"Do—do you really want me to stick it out here, Bob?"
It was no small struggle for him to say so, for he was beginning to comprehend just what this separation meant. She was more to him than he had ever supposed, more to him than she had been even an hour before; and now he understood clearly that from this moment they must ever run farther apart—her life tending upward, his down. Yet there was but one decision possible. A life which is lonely and dissatisfied, a wasted life, never fully realizes how lonely, dissatisfied, and wasted it is until some new life, beautiful in young hope and possibility, comes into contact with it. For a single instant Hampton toyed with the temptation confronting him, this opportunity of brightening his own miserable future by means of her degradation. Then he answered, his voice grown almost harsh. "This is your best chance, little girl, and I want you to stay and fight it out."
Their eyes met, each dimly realizing, although in a totally different way, that here was a moment of important decision. Mrs. Herndon darkened the doorway, and stood looking out.
"Well, Mr. Bob Hampton," she questioned, plainly, "what is this going to be?"
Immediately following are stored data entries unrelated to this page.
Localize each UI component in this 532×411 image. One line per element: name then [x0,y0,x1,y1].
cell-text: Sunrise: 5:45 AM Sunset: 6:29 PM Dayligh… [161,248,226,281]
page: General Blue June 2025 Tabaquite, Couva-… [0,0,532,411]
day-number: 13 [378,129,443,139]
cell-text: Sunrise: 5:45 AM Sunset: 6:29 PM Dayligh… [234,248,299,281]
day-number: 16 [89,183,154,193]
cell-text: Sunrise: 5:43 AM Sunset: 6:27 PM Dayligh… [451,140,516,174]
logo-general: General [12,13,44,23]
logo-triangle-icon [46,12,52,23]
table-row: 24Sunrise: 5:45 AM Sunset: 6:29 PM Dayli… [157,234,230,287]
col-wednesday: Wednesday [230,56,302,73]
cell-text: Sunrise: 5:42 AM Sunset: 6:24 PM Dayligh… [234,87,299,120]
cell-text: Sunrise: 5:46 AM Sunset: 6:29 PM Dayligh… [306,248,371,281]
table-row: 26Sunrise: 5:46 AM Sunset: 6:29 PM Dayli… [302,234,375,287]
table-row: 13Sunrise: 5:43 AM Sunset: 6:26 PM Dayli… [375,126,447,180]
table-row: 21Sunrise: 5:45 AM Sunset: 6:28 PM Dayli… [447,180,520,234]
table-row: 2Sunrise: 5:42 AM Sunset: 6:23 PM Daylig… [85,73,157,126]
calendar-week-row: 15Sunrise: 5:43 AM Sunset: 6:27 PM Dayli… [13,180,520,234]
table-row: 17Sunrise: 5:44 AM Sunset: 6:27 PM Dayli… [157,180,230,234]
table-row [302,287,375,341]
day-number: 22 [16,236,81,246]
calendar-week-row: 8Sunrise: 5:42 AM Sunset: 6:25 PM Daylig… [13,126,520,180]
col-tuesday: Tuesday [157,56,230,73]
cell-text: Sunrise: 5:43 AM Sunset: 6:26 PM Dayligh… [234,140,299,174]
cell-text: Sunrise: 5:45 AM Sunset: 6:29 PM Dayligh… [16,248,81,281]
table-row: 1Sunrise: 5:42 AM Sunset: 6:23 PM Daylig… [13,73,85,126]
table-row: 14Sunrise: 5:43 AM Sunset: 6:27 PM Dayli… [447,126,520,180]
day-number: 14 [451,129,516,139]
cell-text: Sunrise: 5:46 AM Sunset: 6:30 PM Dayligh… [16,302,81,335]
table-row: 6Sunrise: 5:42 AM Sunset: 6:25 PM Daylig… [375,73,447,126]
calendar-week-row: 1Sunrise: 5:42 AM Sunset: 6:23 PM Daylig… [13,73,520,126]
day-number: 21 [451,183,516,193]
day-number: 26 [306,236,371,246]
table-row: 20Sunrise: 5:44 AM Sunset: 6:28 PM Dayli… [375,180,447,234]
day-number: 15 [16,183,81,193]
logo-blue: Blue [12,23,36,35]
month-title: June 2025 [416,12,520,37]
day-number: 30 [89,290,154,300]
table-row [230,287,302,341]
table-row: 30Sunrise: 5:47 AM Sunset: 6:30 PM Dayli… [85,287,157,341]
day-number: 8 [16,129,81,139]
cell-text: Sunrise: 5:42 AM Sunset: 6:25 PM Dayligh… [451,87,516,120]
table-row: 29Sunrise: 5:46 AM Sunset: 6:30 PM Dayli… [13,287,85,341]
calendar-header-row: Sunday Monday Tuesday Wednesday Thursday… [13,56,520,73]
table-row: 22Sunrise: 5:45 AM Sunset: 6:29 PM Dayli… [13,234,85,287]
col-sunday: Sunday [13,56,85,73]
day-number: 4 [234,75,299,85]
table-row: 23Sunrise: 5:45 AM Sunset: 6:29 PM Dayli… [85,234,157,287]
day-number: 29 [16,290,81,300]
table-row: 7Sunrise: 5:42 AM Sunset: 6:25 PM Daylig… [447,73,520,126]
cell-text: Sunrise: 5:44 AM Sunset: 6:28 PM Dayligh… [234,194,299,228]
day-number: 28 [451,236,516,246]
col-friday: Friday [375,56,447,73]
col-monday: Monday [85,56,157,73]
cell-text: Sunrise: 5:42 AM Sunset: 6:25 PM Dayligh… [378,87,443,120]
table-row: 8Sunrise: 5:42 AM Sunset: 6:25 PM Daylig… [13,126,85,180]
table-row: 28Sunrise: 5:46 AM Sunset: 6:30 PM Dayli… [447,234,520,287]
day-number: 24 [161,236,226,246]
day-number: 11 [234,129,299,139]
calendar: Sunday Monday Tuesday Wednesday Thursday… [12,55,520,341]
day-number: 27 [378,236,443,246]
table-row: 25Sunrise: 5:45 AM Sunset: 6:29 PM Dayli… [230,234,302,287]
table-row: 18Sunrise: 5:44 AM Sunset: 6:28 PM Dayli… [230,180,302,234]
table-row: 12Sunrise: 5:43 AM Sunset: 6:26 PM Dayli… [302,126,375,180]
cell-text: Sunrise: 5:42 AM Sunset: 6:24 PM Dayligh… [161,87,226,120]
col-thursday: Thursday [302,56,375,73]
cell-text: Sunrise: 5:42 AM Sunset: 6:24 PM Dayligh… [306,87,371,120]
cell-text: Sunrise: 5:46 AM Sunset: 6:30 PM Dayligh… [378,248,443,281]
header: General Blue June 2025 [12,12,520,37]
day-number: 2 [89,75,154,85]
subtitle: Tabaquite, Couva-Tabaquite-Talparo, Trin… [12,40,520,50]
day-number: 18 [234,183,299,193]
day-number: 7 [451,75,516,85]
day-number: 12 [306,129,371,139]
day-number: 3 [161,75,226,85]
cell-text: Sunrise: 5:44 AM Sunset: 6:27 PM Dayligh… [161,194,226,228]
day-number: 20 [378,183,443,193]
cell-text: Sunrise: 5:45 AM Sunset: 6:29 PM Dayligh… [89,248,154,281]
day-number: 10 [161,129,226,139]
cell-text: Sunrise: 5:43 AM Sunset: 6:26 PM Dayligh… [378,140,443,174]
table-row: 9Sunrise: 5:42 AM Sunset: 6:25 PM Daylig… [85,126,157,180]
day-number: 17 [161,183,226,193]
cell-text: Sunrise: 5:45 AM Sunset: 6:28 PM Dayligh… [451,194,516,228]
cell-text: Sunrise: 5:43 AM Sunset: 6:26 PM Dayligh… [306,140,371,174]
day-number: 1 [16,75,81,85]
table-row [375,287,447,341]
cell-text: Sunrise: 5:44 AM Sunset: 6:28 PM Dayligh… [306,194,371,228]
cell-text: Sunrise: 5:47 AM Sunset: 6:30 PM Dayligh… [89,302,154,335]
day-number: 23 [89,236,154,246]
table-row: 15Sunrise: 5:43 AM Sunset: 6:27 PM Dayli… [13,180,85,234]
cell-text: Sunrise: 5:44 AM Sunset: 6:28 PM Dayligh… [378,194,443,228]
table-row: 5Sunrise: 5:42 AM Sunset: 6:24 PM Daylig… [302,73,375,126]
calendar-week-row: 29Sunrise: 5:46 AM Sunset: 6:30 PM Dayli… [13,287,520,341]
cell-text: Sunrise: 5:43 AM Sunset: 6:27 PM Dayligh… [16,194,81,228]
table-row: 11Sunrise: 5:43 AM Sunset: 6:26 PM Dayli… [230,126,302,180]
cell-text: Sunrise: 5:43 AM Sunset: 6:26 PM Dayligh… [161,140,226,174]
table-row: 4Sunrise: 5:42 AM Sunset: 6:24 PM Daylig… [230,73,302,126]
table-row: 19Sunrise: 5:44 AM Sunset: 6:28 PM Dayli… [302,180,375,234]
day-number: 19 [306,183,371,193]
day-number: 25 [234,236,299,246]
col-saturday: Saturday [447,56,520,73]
He glanced toward her, slightly lifting his hat, and promptly releasing the girl's clinging hand.
"Miss Gillis consents to remain," he announced shortly, and, denying himself so much as another glance at his companion, strode down the narrow path to the road. A moment the girl's eyes followed him through the dust cloud, a single tear stealing down her cheek. Only a short week ago she had utterly despised this man, now he had become truly more to her than any one else in the wide, wide world. She did not in the least comprehend the mystery; indeed, it was no mystery, merely the simple trust of a child naturally responding to the first unselfish love given it. Perhaps Mrs. Herndon dimly understood, for she came forth quietly, and led the girl, now sobbing bitterly, within the cool shadows of the house.
CHAPTER VIII
A LAST REVOLT
It proved a restless day, and a sufficiently unpleasant one, for Mr. Hampton. For a number of years he had been diligently training himself in the school of cynicism, endeavoring to persuade himself that he did not in the least care what others thought, nor how his own career ended; impelling himself to constant recklessness in life and thought. He had thus successfully built up a wall between the present and that past which long haunted his lonely moments, and had finally decided that it was hermetically sealed. Yet now, this odd chit of a girl, this waif whom he had plucked from the jaws of death, had overturned this carefully constructed barrier as if it had been originally built of mere cardboard, and he was compelled again to see himself, loathe himself, just as he had in those past years.